First measures are definitely 6/8 when you listen. It will sound the same as 3/4 when played by a computer, yes, but it doesn't read right - the breaks in the beams are in the wrong places to indicate the actual phrasing of the music. [ EDIT: and learning about the correct way to represent meter and rhythms is definitely an important part of learning about composition and musicianship - whether writing by hand or using MsueScore or any other program ]

Anyhow, definitely understood that in the beginning you might find yourself needing to add ties later from time to time. But nothing about these particular cases seem like that should have been the case, which is why I was wondering if you had learned how to enter ties during note input yet. It's as simple as pressing the tie button instead of enter the second note. So if you managed to enter the second note - by clicking or typing - that exactly the point at which you could have simply hit the tie button instead, which would have added the note and tied it in one operation.

In reply to by bobjp

"My main goals are compositions and musicianship and not becoming a musecore expert."
Except that to compose anything, you need to learn the most that you can about the tools you are using. Would you try to build a house using just a hammer? MuseScore has all the tools you need to build that "house".

In reply to by bobjp

"...to compose anything, you need to learn the most that you can about the tools you are using"
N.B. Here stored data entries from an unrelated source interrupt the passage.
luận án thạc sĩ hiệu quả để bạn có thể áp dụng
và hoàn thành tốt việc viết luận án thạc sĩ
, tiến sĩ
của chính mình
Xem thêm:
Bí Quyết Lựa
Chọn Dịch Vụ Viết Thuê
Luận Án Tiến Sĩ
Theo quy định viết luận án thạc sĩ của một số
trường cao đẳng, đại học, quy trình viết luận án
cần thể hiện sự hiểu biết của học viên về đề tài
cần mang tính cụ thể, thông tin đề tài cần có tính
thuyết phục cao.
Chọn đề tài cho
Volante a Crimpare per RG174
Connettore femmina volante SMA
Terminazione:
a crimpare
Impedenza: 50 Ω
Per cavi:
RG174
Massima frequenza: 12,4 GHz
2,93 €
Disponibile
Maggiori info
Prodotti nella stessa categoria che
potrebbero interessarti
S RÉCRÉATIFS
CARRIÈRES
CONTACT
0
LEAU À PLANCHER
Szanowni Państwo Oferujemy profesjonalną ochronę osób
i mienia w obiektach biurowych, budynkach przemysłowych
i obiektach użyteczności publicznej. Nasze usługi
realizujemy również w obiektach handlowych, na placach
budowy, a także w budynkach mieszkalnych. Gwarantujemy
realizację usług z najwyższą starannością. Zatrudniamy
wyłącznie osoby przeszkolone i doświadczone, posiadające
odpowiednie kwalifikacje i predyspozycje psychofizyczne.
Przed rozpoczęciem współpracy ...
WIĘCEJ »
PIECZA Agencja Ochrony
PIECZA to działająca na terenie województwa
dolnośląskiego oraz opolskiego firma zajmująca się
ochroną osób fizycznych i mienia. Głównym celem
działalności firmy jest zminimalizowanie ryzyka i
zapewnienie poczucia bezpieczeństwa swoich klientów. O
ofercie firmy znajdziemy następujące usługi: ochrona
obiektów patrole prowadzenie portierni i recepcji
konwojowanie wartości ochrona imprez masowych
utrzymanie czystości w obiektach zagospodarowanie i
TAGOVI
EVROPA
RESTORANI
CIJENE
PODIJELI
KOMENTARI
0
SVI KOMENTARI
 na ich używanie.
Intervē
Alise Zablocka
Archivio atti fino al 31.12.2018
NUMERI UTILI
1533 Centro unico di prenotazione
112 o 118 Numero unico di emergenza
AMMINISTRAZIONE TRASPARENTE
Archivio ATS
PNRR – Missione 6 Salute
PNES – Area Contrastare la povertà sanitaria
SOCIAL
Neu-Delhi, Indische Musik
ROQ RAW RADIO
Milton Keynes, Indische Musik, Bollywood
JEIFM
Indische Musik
I'm pretty sure the art of composition predates the tools we have now by many centuries. The real tools hear are knowledge of harmony, counterpoint, etc. Software programs are the pencil and paper part, and if there are fancy software programs that are helping with the actual 'composition' I would start to wonder who the real composer is, the user of the tool or the person who wrote it?

I also build classical guitars. I use mostly 17th century methods to do so, and I know many luthiers that do the same. CNC tools could also be used - but would they actually make a better instrument? Maybe, maybe not. Automation provides the ability to produce both good and bad stuff faster.

If I was aiming to be a professional composer, it would be worth it to become fluent in the tool. But for me as an amateur, that would be a detraction. I'm only learning the bear minimum to do the part that I enjoy. I probably could have this same discussion with the folks at PreSonus, but with that only only learn what I have to be able to record and mix tracks.